Saturday Night Video




This is a great song by Neil Young played by Young and an all star cast (including Bruce Springsteen, Max Weinberg, John Fogarty, Nils Lofgren and Michael Stipe).  Young is known for his social commentary (Ohio, Welfare Mothers, Cortez the Killer, etc.) Enjoy this live show, but hear the bite.

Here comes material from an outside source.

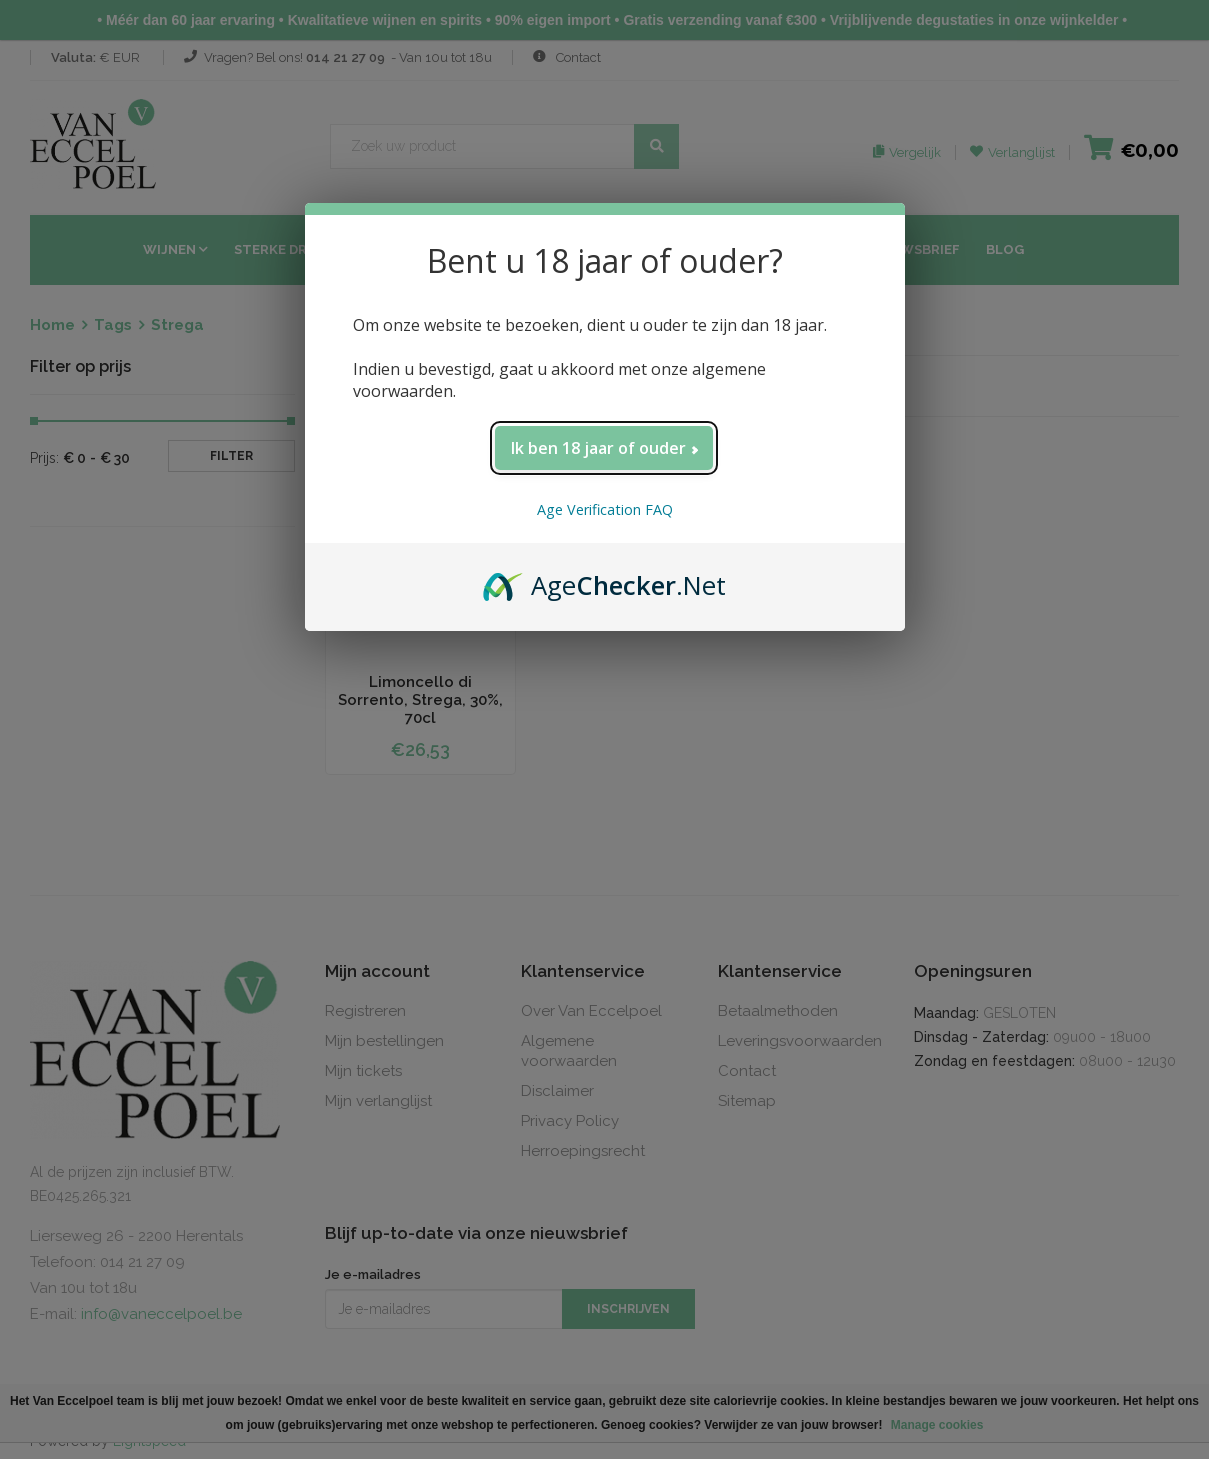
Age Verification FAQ (605, 509)
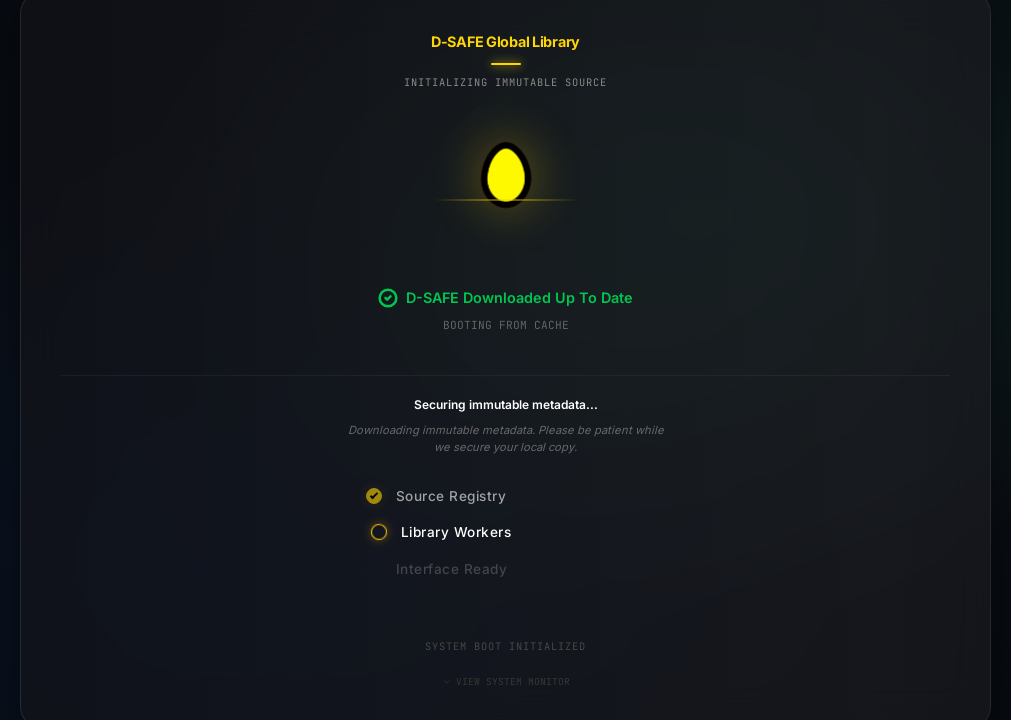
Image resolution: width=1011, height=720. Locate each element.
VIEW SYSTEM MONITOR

"Rockin' In The Free World"

There's colors on the street
Red, white and blue
People shufflin' their feet
People sleepin' in their shoes
But there's a warnin' sign
on the road ahead
There's a lot of people sayin'
we'd be better off dead
Don't feel like Satan,
but I am to them
So I try to forget it,
any way I can.

Keep on rockin' in the free world,
Keep on rockin' in the free world
Keep on rockin' in the free world,
Keep on rockin' in the free world.

I see a woman in the night
With a baby in her hand
Under an old street light
Near a garbage can
Now she puts the kid away,
and she's gone to get a hit
She hates her life,
and what she's done to it
There's one more kid
that will never go to school
Never get to fall in love,
never get to be cool.

Keep on rockin' in the free world,
Keep on rockin' in the free world
Keep on rockin' in the free world,
Keep on rockin' in the free world.

We got a thousand points of light
For the homeless man
We got a kinder, gentler,
Machine gun hand
We got department stores
and toilet paper
Got styrofoam boxes
for the ozone layer
Got a man of the people,
says keep hope alive
Got fuel to burn,
got roads to drive.

Keep on rockin' in the free world,
Keep on rockin' in the free world
Keep on rockin' in the free world,
Keep on rockin' in the free world.

Comments

June Butler said…
The all-star cast is rockin' to a sad but surely relevant song.
Ray Barnes said…
Ouch!! All too relevant. If only singing, talking about the problems could solve them.
Bill Bynum said…
I'm not really a Neil Young fan, but this is indeed an enjoyable track with some good rock guitar and biting lyrics. I checked Wikipedia about the piece, since I hadn't ever heard it before. I was surprised at how widely played the piece has been from its introduction by Young in 1989 to the present, everyone from Buffalo Springfield to Steve Vai.
Yes, Mimi, things aren't any different than they were in 1989. Or long before that.
Yes, Ray. I wish we could talk about them, but we seem so polarized here on so many issues. I have to think that it helps, though, for musicians to do what Young does here and what he has done for his whole career. He keeps these things part of the larger conversation, I think.
Thanks, Bill. Even my jazzer son's former garage rock band covered this one at their rock band camp one summer when they were 13 or something. I've always been a fan of Neil Young, partly because I admire his determination to continue the "protest song" genre.